Мама рассказывала, что первые годы после освобождения были в
Белоруссии самые голодные. Особенно в партизанских зонах. И немцы, и партизаны избавили мужиков и от скота, и от всяких запасов продовольствия. Горшочек тушеной сахарной свеклы, напоминавшей повидло, – единственное, что она могла взять с собой в город. Но и это было весомой добавкой к морковному чаю.
Зиму 19441945-го моя будущая мама прожила в нетопленом общежитии – двадцать кроватей в комнате. На занятия бегала в матерчатых лодочках. Это были ее единственные туфельки. Чтобы купить сапожки – обычные, хромовые, такие же, как и мужские, только маленькие, – мама две недели на летних каникулах торговала огурцами, благо на послевоенных пепелищах урожаи были богатые. От деревни до станции двенадцать км. Два раза в день – туда-обратно – итого сорок восемь.
Плюс дорога от вокзала к базару. Это еще четыре. Остается только прибавить мешок на плечах в тридцать килограммов.
Двадцатилетняя девушка отмерила расстояние большее, чем до Москвы, и перенесла столько огурцов, сколько поместилось бы в тогдашней полуторке. Она заработала две тысячи и купила аккуратные сапожки тридцать седьмого размера. Благодаря этой спасительной обувке и закончила свой педагогический техникум. Но по распределению на
Западную Украину не поехала: и без телевизора тогда знали, как встречали бандеровцы молоденьких учительниц-комсомолок.
В классе шестом я еще надевал мамины сапожки, когда ехал в деревню к деду – сначала поездом, а потом те же двенадцать, маминых, пешком.
Поэтому свою естественную, данную от природы форму ее маленькие изящные ступни и женственные мягкие ладони обрели только в больнице, незадолго перед уходом – что получила, то и возвращает в целости и сохранности, стряхнув все уродливое и временное.

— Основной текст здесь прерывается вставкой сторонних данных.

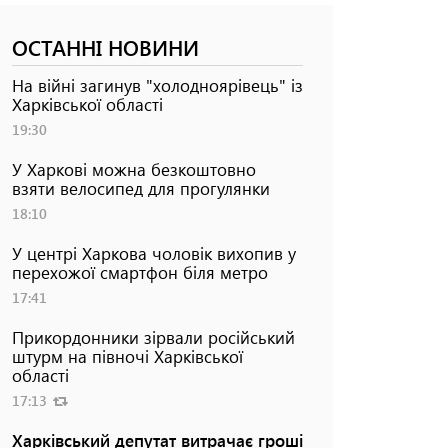
ОСТАННІ НОВИНИ
На війні загинув "холодноярівець" із
Харківської області
19:30
У Харкові можна безкоштовно
взяти велосипед для прогулянки
18:10
У центрі Харкова чоловік вихопив у
перехожої смартфон біля метро
17:41
Прикордонники зірвали російський
штурм на півночі Харківської
області
17:13
Харківський депутат витрачає гроші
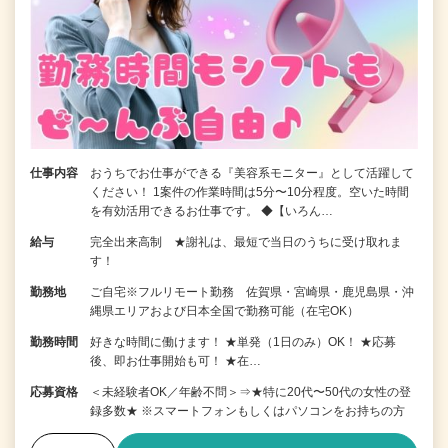
仕事内容
おうちでお仕事ができる『美容系モニター』として活躍して
ください！ 1案件の作業時間は5分〜10分程度。空いた時間
を有効活用できるお仕事です。 ◆【いろん…
給与
完全出来高制 ★謝礼は、最短で当日のうちに受け取れま
す！
勤務地
ご自宅※フルリモート勤務 佐賀県・宮崎県・鹿児島県・沖
縄県エリアおよび日本全国で勤務可能（在宅OK）
勤務時間
好きな時間に働けます！ ★単発（1日のみ）OK！ ★応募
後、即お仕事開始も可！ ★在…
応募資格
＜未経験者OK／年齢不問＞⇒★特に20代〜50代の女性の登
録多数★ ※スマートフォンもしくはパソコンをお持ちの方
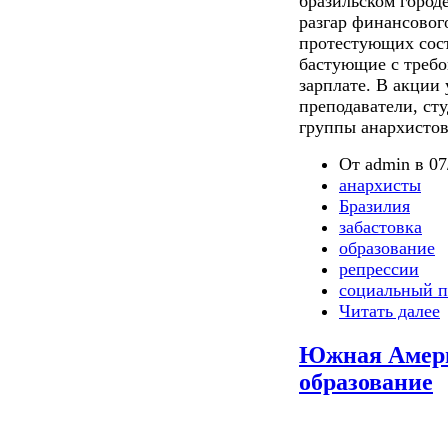
бразильском городе
разгар финансовог
протестующих сост
бастующие с требо
зарплате. В акции
преподаватели, ст
группы анархистов.
От admin в 07
анархисты
Бразилия
забастовка
образование
репрессии
социальный п
Читать далее
Южная Амери
образование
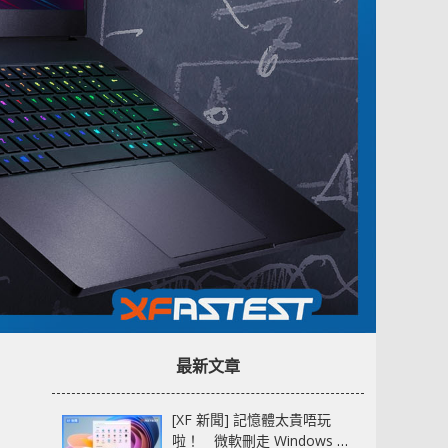
最新文章
[XF 新聞] 記憶體太貴唔玩
啦！ 微軟刪走 Windows 11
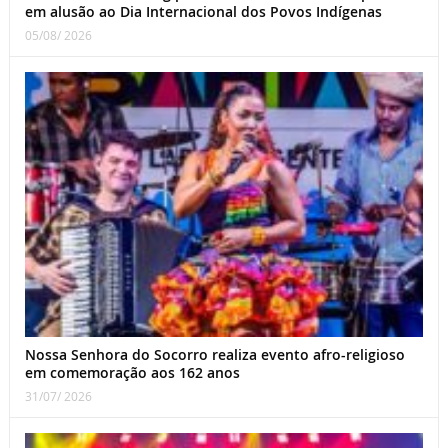
em alusão ao Dia Internacional dos Povos Indígenas
05/08/ 2026
Nossa Senhora do Socorro realiza evento afro-religioso
em comemoração aos 162 anos
31/07/ 2026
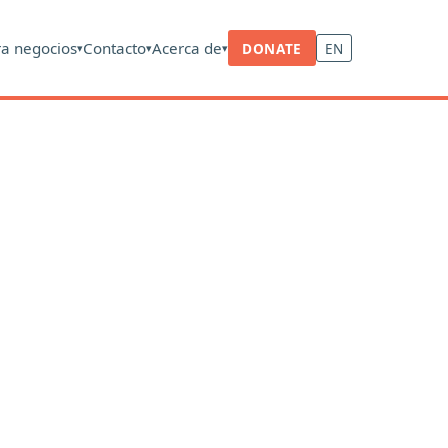
ra negocios
Contacto
Acerca de
DONATE
EN
▾
▾
▾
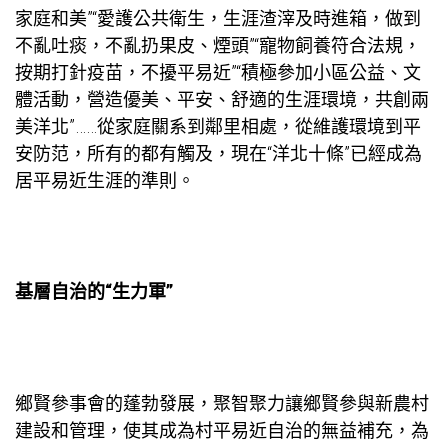
家庭和美”“愛護公共衛生，生涯渣滓及時進箱，做到
不亂吐痰，不亂扔果皮、煙頭”“寵物飼養符合法規，
按期打針疫苗，不擾平易近”“積極參加小區公益、文
體活動，營造優美、平安、舒適的生涯環境，共創兩
美洋北”……從家庭關系到鄰里相處，從維護環境到平
安防范，所有的都有觸及，現在“洋北十條”已經成為
居平易近生涯的準則。
基層自治的“生力軍”
鄉賢參事會的蓬勃發展，聚智聚力讓鄉賢參與新農村
建設和管理，使其成為村平易近自治的無益補充，為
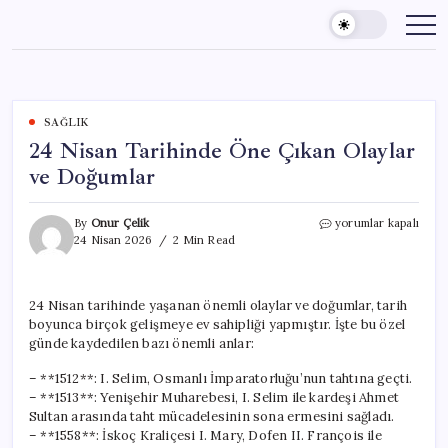
Skip
to
content
SAĞLIK
24 Nisan Tarihinde Öne Çıkan Olaylar
ve Doğumlar
24
By
Onur Çelik
yorumlar kapalı
Nisan
24 Nisan 2026
2 Min Read
Tarihinde
Öne
Çıkan
24 Nisan tarihinde yaşanan önemli olaylar ve doğumlar, tarih
Olaylar
boyunca birçok gelişmeye ev sahipliği yapmıştır. İşte bu özel
ve
Doğumlar
günde kaydedilen bazı önemli anlar:
için
– **1512**: I. Selim, Osmanlı İmparatorluğu’nun tahtına geçti.
– **1513**: Yenişehir Muharebesi, I. Selim ile kardeşi Ahmet
Sultan arasında taht mücadelesinin sona ermesini sağladı.
– **1558**: İskoç Kraliçesi I. Mary, Dofen II. François ile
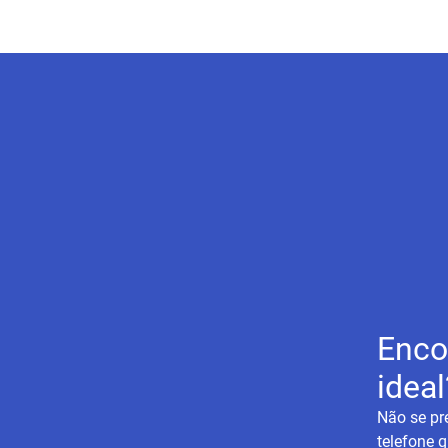
Enco
ideal
Não se pr
telefone q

“Бо-лит…” – по-детски беззащитно, со слезами на глазах, жаловалась она. Я терпеливо искал для ее непослушной ноги то единственное положение, которое хотя бы ненадолго приносило желанное облегчение.
Но опять звучало это беззащитное, нечленораздельное, виноватое:
“Бо-лит…”
Никогда никому в жизни не доставляла она хлопот – все сама. Теперь впервые была так беспомощна, так зависима. Возможность навсегда остаться в таком состоянии приводила ее в отчаянье. Опять подскакивало давление, меркло сознание.

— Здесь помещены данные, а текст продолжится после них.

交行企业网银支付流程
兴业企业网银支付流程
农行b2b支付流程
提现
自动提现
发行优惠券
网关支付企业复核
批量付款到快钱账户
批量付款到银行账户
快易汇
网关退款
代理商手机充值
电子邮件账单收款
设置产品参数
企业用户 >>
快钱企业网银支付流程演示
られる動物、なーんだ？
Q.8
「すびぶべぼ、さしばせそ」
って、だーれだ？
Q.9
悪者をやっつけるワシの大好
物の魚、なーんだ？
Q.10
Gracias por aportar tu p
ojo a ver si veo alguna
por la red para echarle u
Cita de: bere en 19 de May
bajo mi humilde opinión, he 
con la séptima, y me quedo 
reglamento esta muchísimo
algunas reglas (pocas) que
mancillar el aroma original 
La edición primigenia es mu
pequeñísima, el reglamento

Я держал ее маленькую, непривычно белую и пухлую ладошку – возможно, впервые после раннего детства – и чувствовал, что не от меня к ней, а от нее ко мне идут прерывистые импульсы жизни…

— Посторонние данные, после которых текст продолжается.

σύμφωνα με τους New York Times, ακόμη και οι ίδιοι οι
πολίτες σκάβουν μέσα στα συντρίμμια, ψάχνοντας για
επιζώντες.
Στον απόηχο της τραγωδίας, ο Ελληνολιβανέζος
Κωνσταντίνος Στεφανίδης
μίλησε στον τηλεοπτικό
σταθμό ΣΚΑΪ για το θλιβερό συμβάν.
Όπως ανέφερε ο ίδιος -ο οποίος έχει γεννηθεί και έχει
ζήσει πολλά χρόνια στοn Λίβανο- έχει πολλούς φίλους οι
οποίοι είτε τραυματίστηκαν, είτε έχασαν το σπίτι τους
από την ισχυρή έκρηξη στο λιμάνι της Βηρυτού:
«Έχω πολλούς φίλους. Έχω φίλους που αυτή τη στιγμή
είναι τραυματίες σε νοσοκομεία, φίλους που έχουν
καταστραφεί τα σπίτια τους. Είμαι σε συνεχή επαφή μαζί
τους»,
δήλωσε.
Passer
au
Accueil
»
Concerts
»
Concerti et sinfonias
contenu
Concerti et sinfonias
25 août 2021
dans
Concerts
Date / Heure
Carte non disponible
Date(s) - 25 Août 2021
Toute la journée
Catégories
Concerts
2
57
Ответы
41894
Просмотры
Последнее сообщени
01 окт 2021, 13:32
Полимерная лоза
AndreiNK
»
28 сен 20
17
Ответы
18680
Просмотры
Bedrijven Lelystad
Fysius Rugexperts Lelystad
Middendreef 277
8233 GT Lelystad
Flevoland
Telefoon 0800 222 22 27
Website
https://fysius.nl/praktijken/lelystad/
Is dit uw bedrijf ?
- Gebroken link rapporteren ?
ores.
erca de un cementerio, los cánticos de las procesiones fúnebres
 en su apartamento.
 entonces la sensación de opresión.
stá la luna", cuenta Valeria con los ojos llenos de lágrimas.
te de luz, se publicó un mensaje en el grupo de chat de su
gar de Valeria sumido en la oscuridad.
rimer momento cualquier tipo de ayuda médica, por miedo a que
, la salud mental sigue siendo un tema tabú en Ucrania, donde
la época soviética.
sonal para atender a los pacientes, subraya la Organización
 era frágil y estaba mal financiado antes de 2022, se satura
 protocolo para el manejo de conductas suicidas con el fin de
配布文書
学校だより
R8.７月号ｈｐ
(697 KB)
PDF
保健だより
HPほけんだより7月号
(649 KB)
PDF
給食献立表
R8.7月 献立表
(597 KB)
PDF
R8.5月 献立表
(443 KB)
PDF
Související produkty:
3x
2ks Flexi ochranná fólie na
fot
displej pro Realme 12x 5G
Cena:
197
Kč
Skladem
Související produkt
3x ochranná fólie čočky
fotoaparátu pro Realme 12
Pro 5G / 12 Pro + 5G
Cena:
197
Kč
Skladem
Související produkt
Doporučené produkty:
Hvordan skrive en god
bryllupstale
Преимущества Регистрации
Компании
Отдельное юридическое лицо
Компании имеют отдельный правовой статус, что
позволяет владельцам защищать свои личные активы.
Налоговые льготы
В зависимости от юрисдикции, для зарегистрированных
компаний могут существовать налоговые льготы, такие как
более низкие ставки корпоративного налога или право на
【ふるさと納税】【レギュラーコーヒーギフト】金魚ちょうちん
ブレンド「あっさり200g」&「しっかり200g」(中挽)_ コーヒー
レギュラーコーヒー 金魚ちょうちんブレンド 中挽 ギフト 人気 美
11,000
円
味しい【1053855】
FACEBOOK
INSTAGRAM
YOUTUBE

Сижу на маленькой скамеечке – мамина – спиной к горячей печке.
Осторожно черпаю плотную, почти творожистую простоквашу из трехлитровой банки на коленях. Ее любимая еда – с картошкой или, как я сейчас, с батоном. Праздник печеной картошки перенес на завтра.
Последние солнечные лучи золотят бока моим вербам, трогают верхушки вишен в канаве, заливают обломанную черешню под моим окном. Может, уже завтра, растроганная майским теплом, брызнет молоком своих почек в доверчивую синеву неба, подарив ему еще одно, самое малое, облачко.
Вот и прошел первый майский день первого года третьего тысячелетия.
Первый весенний день без матери.
^1 Ешьте, пейте, после смерти никаких удовольствий! (лат.)